"Wilk z Wall Street" to triumfujący film biograficzny, który pokazuje zawrotne życie Jordana Belforta, jednego z najbardziej kontrowersyjnych postaci z kręgów amerykańskich finansów. W reżyserii niezrównanego Martina Scorsese, film ten opowiada o meteorycznym wzroście i równie spektakularnym upadku człowieka, który stał się synonimem finansowych ekscesów lat 90. Główną rolę brawurowo gra Leonardo DiCaprio, którego kreacja jest zarazem fascynująca i odpychająca. Aktor sportretował Belforta jako postać pełną charyzmy, lecz pozbawioną hamulców moralnych.
Belfort, zaczynając swoją karierę na Wall Street w młodym wieku, szybko zrozumiał, jak można manipulować rynkiem dla własnych korzyści. Jego firma, Stratton Oakmont, w krótkim czasie stała się symbolem kultury hedonizmu i korupcji. Film nie szczędzi widza w ukazywaniu szalonych imprez, dekadenckiego trybu życia pełnego narkotyków, alkoholu i prostytutek, które stały się integralną częścią codzienności Belforta oraz jego współpracowników.
Pod przewodnią batutą Scorsese, historia nie traci dynamiki ani na moment, ukazując wzloty i upadki Belforta wraz z narastającymi komplikacjami prawnymi w postaci nieustępliwego agenta FBI Patricka Denhama, granego przez Kyle'a Chandlera. Jest to jednak film, który choć olśniewa wizualnie i przyciąga uwagę, pozostawia także widza z gorzkim poczuciem moralnej pustki, która towarzyszy życie bohaterów.
Nie brakuje spektakularnych momentów, jak choćby zatonięcie jachtu czy ekscesy, które doprowadzają do wydawania fortun w ekspresowym tempie.

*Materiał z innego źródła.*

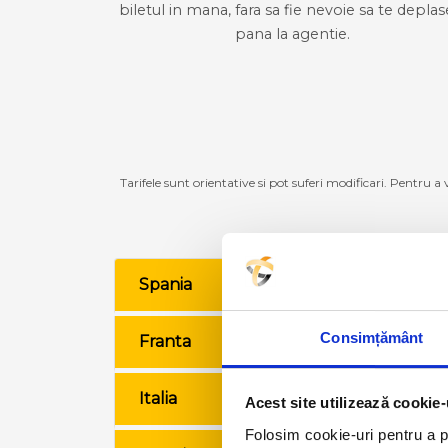
biletul in mana, fara sa fie nevoie sa te deplas
pana la agentie.
Tarifele sunt orientative si pot suferi modificari. Pentru a
Spania
VE
Consimțământ
Franta
VE
Italia
VE
Acest site utilizează cookie-
Folosim cookie-uri pentru a pe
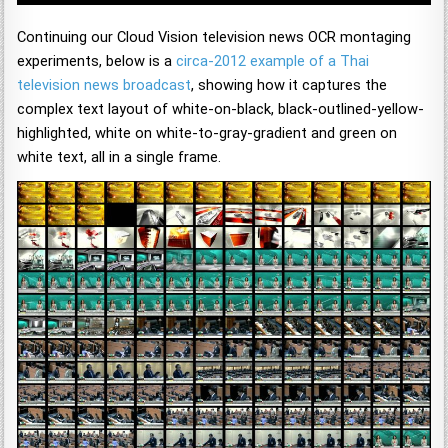
Continuing our Cloud Vision television news OCR montaging
experiments, below is a
circa-2012 example of a Thai
television news broadcast
, showing how it captures the
complex text layout of white-on-black, black-outlined-yellow-
highlighted, white on white-to-gray-gradient and green on
white text, all in a single frame.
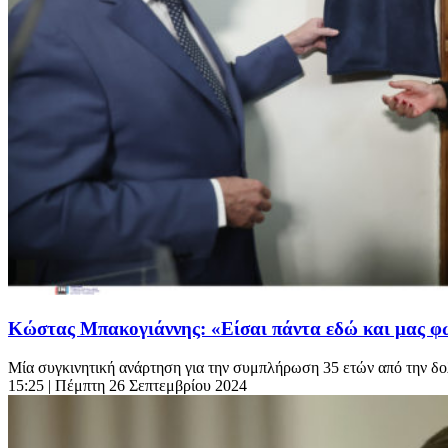
Κώστας Μπακογιάννης: «Είσαι πάντα εδώ και μας φω
Μία συγκινητική ανάρτηση για την συμπλήρωση 35 ετών από την δο
15:25
| Πέμπτη 26 Σεπτεμβρίου 2024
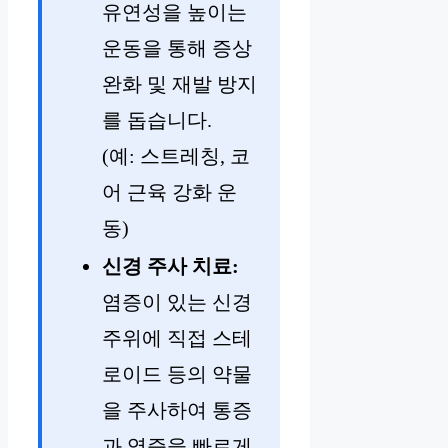
유연성을 높이는
운동을 통해 증상
완화 및 재발 방지
를 돕습니다.
(예: 스트레칭, 코
어 근육 강화 운
동)
신경 주사 치료:
염증이 있는 신경
주위에 직접 스테
로이드 등의 약물
을 주사하여 통증
과 염증을 빠르게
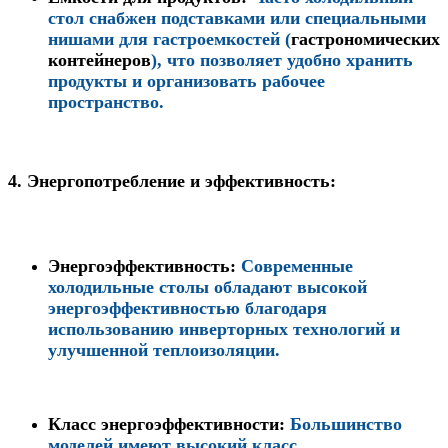
стол снабжен подставками или специальными
нишами для гастроемкостей (
гастрономических
контейнеров
), что позволяет удобно хранить
продукты и организовать рабочее
пространство.
4.
Энергопотребление и эффективность:
Энергоэффективность
:
Современные
холодильные столы обладают высокой
энергоэффективностью благодаря
использованию инверторных технологий и
улучшенной теплоизоляции.
Класс энергоэффективности
:
Большинство
моделей имеют высокий класс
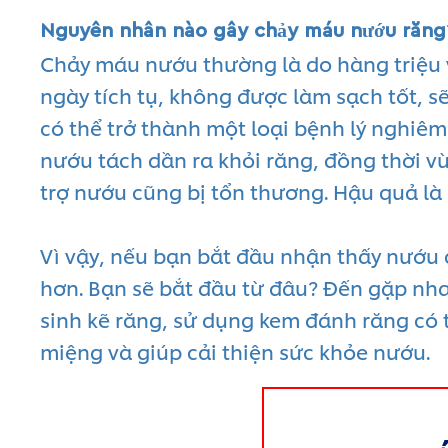
Nguyên nhân nào gây chảy máu nướu răng
Chảy máu nướu thường là do hàng triệu
ngày tích tụ, không được làm sạch tốt, s
có thể trở thành một loại bệnh lý nghiê
nướu tách dần ra khỏi răng, đồng thời 
trợ nướu cũng bị tổn thương. Hậu quả là
Vì vậy, nếu bạn bắt đầu nhận thấy nướu 
hơn. Bạn sẽ bắt đầu từ đâu? Đến gặp nh
sinh kẽ răng, sử dụng kem đánh răng có 
miệng và giúp cải thiện sức khỏe nướu.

Bogactwo i korupcja idą tu w parze, a szalone tempo opowieści doskonale oddaje prawdziwe życie Belforta — życie od jednego szalonego dnia do kolejnego. Krytycy mogą skrytykować film za brak moralnego osądu, ale rozmach i intensywność produkcji Scorsese czynią ją niezapomnianym widowiskiem. "Wilk z Wall Street" to film, który jak żadny inny uchwycił blichtr i degrengoladę świata wielkich finansów.